Alaska Digest

Posted: Sunday, July 25, 2004

Judge resolves golf club assault

JUNEAU - A teenager accused of assaulting a man with a golf club downtown was sentenced Thursday to time served in jail.

Randal J. Benc, 18, of Sitka was indicted in April on felony charges of second- and third-degree assault and a misdemeanor charge of driving while his license was revoked. His trial was scheduled for next week.

Thursday, he agreed to plead guilty to a misdemeanor fourth-degree assault, reduced from the more serious assault charge. Prosecutors also dismissed the third-degree assault charge and the driving misdemeanor.

Juneau Superior Court Judge Larry Weeks imposed 30 days in jail with 25 days suspended. He noted that the unsuspended five days already had been served.

He also placed Benc on probation for one year and ordered no contact with the man he assaulted.

According to police reports, witnesses reported Benc had assaulted a 32-year-old man with the club. The two allegedly were involved in a verbal exchange on the night of April 13 in a parking lot near Willoughby Avenue. After the older man walked down the street, Benc followed in a vehicle and was accused of attempting to run him over.

Benc allegedly got out of the car with the golf club and struck the man. During the ensuing confrontation, the man's girlfriend reportedly picked up the club and struck Benc.

Thunder, lightning, heavy rain rattle Juneau

JUNEAU - Several rounds of thunderstorms and heavy rain rolled across the Juneau area on Saturday.

Jim Truitt, a senior forecaster at the National Weather Service's Juneau Forecast Office, said instability in the atmosphere combined with the lifting action of an upper-level trough to generate the thunder, lightning and downpours.

A state Department of Transportation and Public Facilities rain gauge at Cohen Drive - near Tee Harbor - recorded a particularly intense downpour Saturday morning, Truitt reported.

The gauge recorded 2.05 inches of rain between 9:32 and 11:02 a.m., with 1.01 inches falling in just 30 minutes - from 10:02 to 10:32 a.m.

During a mid-afternoon storm, flashes of lightning and sharp cracks of thunder were seen and heard in downtown Juneau. Runoff washed down streets, and muddy, cascading water replaced the usually tame, white waterfalls on Mount Juneau. A parking lot between the Goldbelt Hotel and Napa Auto Parts was flooded, and at 3:30 p.m. pumps were being employed to drain the water.

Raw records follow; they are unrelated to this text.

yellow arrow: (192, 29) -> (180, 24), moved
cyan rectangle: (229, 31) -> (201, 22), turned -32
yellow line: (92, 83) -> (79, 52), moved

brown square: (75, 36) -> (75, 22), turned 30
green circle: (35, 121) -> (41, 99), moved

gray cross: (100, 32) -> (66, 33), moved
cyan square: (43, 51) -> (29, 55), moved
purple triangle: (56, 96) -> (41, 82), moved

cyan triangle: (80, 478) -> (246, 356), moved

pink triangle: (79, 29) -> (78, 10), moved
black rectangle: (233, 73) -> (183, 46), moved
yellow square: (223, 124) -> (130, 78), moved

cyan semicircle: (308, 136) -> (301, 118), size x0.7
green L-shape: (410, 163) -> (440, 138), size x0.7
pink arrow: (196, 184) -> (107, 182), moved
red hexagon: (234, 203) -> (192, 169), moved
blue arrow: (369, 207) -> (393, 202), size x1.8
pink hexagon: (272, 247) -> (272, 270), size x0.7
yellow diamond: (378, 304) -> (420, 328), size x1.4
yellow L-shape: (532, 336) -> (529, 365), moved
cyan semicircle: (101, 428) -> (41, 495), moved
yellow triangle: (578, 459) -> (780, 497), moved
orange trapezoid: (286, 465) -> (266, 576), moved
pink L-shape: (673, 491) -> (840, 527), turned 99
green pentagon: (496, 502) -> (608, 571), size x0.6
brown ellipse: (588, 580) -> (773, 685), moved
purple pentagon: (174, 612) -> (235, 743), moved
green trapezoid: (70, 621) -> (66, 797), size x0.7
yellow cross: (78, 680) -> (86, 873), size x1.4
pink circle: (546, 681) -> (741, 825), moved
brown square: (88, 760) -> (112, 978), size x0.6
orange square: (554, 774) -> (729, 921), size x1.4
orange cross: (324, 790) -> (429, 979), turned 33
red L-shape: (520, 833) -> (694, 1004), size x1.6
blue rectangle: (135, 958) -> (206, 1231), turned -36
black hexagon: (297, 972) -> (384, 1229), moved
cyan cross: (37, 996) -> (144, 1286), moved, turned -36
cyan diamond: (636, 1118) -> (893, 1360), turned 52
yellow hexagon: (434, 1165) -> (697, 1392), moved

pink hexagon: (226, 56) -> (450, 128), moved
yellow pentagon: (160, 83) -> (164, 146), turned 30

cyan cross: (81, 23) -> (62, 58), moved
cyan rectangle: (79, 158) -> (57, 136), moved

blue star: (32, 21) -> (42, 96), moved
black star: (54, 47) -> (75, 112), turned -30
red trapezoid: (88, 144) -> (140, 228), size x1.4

Truitt said Saturday's heavy rain was not expected to cause flooding of streams or rivers.

Internet safety meeting scheduled

JUNEAU - State Sen. Kim Elton and i-SAFE America, a nonprofit, government-funded, Internet safety foundation, will hold a public meeting in Juneau about children's safe use of the Internet.

The meeting is scheduled for 6-7:30 p.m. Tuesday in Room 206 of the Henderson Building at the University of Alaska Southeast.

The meeting also will identify individuals to join a Community Action Team that will organize ongoing activities in Alaska about Internet safety.

In the United States, 48 million children ages 5-17 regularly use the Internet, the group said.

Recent studies show that one in four children has been exposed to Internet pornography involuntarily, one in five children under 17 has been propositioned for sex online, and one in 33 of them has received an aggressive solicitation to meet their "cyber friend" in person, the group said.

For more information see www.isafe.org.

Atlantic salmon caught near Ketchikan

JUNEAU - On July 20, an adult Atlantic salmon was turned into the state Department of Fish and Game field office at Ketchikan. The fish, weighing 8.3 pounds and in good condition, was caught in a commercial gillnet fishery near Thorne Bay, the agency said.

Atlantic salmon are not native to the Pacific Ocean. They are raised in areas along the West Coast outside of Alaska.

Fish and Game said their presence in Alaska waters is "biologically undesirable."

It is unclear whether the fish is one of 2,587 Atlantic salmon that escaped from a farm in British Columbia between July 5-10 while being transferred into an uninspected net with holes in it.

"Regardless of the origin of this fish, it is important to understand the potential danger that Atlantic salmon present to Alaska's wild salmon stocks," said Bob Piorkowski, coordinator of Fish and Game's Invasive Species Program.

Since 1994, 577 Atlantic salmon have been found in Alaska's waters, including freshwater systems such as the Copper and Situk rivers, the agency said.